Sobald alles stabil läuft, reduziert eine höhere TTL (ein paar Stunden bis zu einem Tag) die Abfragelast beim DNS-Provider und macht die Auflösung für die Endnutzer minimal schneller, da deren lokale Resolver die Antwort länger cachen. Der Fehler, den ich am häufigsten sehe, ist eine dauerhaft niedrige TTL, die von einer Migration übrig geblieben ist, die vor Monaten abgeschlossen wurde. Es ist harmlos, aber ein untrügliches Zeichen dafür, dass niemand mehr aufgeräumt hat, nachdem sich der Staub gelegt hatte.

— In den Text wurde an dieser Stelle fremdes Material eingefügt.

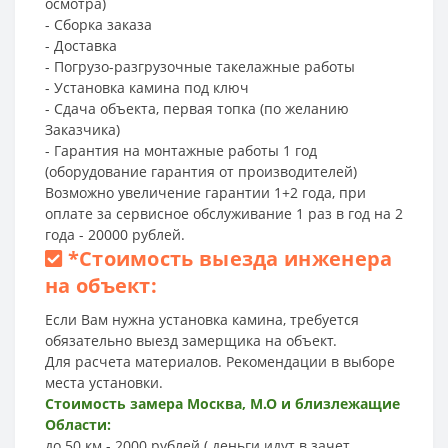
осмотра)
- Сборка заказа
- Доставка
- Погрузо-разгрузочные такелажные работы
- Установка камина под ключ
- Сдача объекта, первая топка (по желанию
Заказчика)
- Гарантия на монтажные работы 1 год
(оборудование гарантия от производителей)
Возможно увеличение гарантии 1+2 года, при
оплате за сервисное обслуживание 1 раз в год на 2
года - 20000 рублей.
*
Стоимость выезда инженера
на объект:
Если Вам нужна установка камина, требуется
обязательно выезд замерщика на объект.
Для расчета материалов. Рекомендации в выборе
места установки.
Стоимость замера Москва, М.О и близлежащие
Области:
до 50 км - 2000 рублей ( деньги идут в зачет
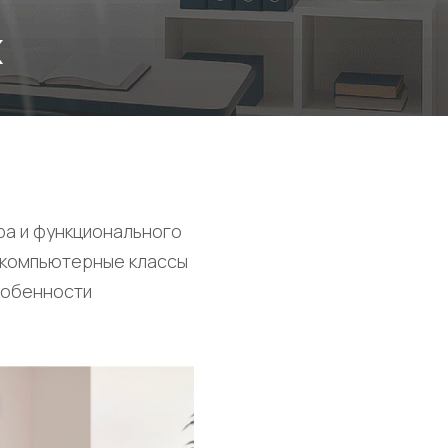
х
ра и функционального
, компьютерные классы
собенности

Die eigentlich wichtige Angewohnheit
Keiner dieser Einträge ist exotisch, und die Prüfung erfordert nichts weiter als dig und fünf Minuten Zeit. Der wahre Wert liegt darin, eine DNS-Zone als etwas zu begreifen, das die aktuelle Realität abbilden muss – und nicht als archäologische Ausgrabungsstätte jedes Dienstes, der jemals mit der Domain in Berührung kam.
Wenn ich ein Projekt abschließe, das DNS-Änderungen beinhaltete, dauert es dreißig Sekunden, ungenutzte Records zu löschen. Das bewahrt die nächste Person (oftmals mich selbst Monate später) davor, sich ewig zu fragen, ob man diesen einen mysteriösen TXT-Record nun gefahrlos löschen darf oder nicht.